Written By Al Berto on terça-feira, junho 06, 2006 | terça-feira, junho 06, 2006


Olho para o relógio, marca meia noite e dezoito, subitamente sinto um suave mas estranho cheiro no escritório onde escrevo estas letras.

Vou á janela que se encontra entreaberta para entrar o ar mais fresco da noite aveirense e o suave perfume das flores do jardim.
Não querendo acreditar nas minhas suspeitas...sou sacudido pelo cheiro tenebroso a abafado do ardido.

Fecho de imediato a janela.

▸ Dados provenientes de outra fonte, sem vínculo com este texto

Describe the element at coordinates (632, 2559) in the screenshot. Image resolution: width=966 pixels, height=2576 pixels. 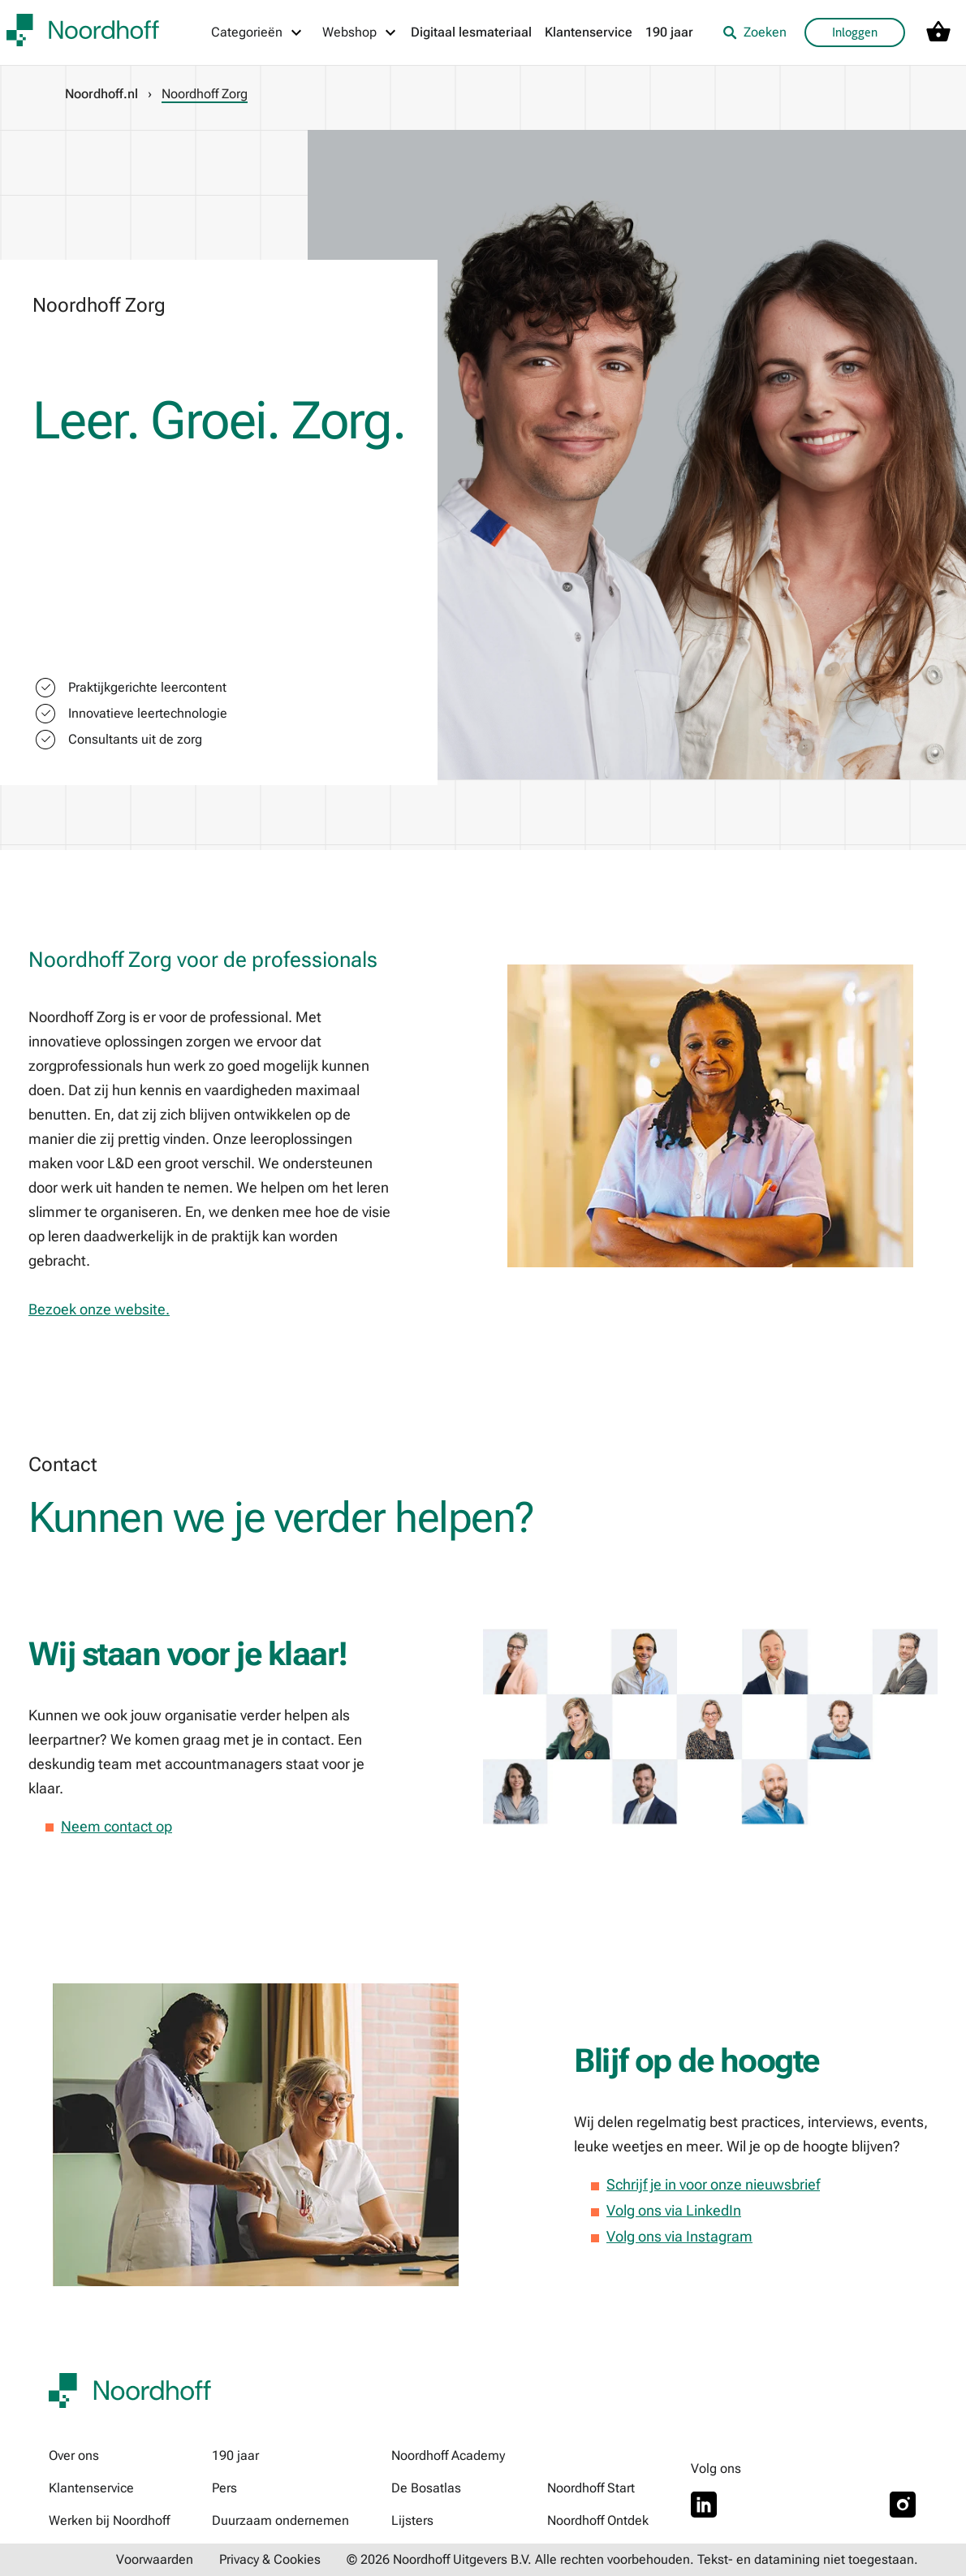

Na minha mente, e juntamente com esse cheiro, é também inspirado o cheiro da miséria humana, da covardia sem limite, da mão "leve" de uma justiça "pesada" que nada resolve.
O cheiro fica assim mais intenso e desgraçadamente nojento.

Ainda há pouco a nada cheirava, foi o sol?...mas é meia noite? Como é possível?
Quem cometeu mais este crime?

Será em Águeda, Albergaria, Sever do Vouga...não sei ao certo, será seguramente para esses lados onde há maior concentração florestal..."eles sabem o que fazem e onde fazer"...vou eu pensando.

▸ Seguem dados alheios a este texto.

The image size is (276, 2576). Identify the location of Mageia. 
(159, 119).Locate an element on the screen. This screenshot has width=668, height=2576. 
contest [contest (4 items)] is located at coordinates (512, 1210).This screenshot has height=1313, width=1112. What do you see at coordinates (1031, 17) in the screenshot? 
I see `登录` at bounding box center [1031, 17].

Vou acabar o meu artigo para me ir deitar...mas quis escrevê-lo a "quente" não poderia ir deitar-me sem pôr cá para fora uma raiva contida e virada para seres humanos sem consciência, autênticos traidores á pátria e ao meio-ambiente.

Quero saudar os bombeiros que, genuinamente, pela noite fora, andem a combater nesta e noutras "guerras"...pois que é disso que se trata.

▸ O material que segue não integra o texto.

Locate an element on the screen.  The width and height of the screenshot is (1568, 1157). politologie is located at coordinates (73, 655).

Pela manhã, bem pela manhã espero que esse fogo já esteja extinto e que não sinta esse pestilento cheiro novamente.

Mas uma certeza me assalta o espírito...ainda que o não cheire pela manhã, não irei esperar muito para o voltar a cheirar.

Porca miséria.

5 comentários:

Maréchal Ney disse...

Mostardinha:

Os grandes criminosos foram o governos salazaristas que a partir dos anos 50 dinamizaram a platação indiscriminada dos eucaliptos.

Uma introdução gravissíma, aliás como, também, a dissiminação do pinheiro.

E, meu caro amigo, e, se o trato assim, é porque o conheço, sempre que pretendamos tratar a questão dos incêndios nunca o devemos fazer pela via do incendiário.

As causas, são outras.

Um abraço

Maréchal Ney

José Alberto Mostardinha disse...

Viva Maréchal Ney:

Pelo que me conta o amigo parece ter formação na área agrícola.
Estou errado?

Cumprimentos.

veritas disse...

Porca miséria...bem dito...acredito que seja mais um crime sem castigo e que Dostoievski teria aqui pano para mais um romance...

Cumprimentos.

Maréchal Ney disse...

Não Mostardinha:
A ter, teria de Silvicultura, a versão nobre da agricultura.
Tenho, sim algum auto-didactismo.

Venha à minha residência, e comigo troques impressões, venha ajudar-me nesta saga interminável que é mudar o lugar comum,
(o incendiário) na abordagem a este flagelo.

O Maréchal Ney

José Alberto Mostardinha disse...

Viva Maréchal Ney:

Agora é que você chegou para mim...:-).

Pela amizade, que retribuo, e competência demonstrada nas suas ilustres intervenções bem que gostaria de trocar impressões consigo.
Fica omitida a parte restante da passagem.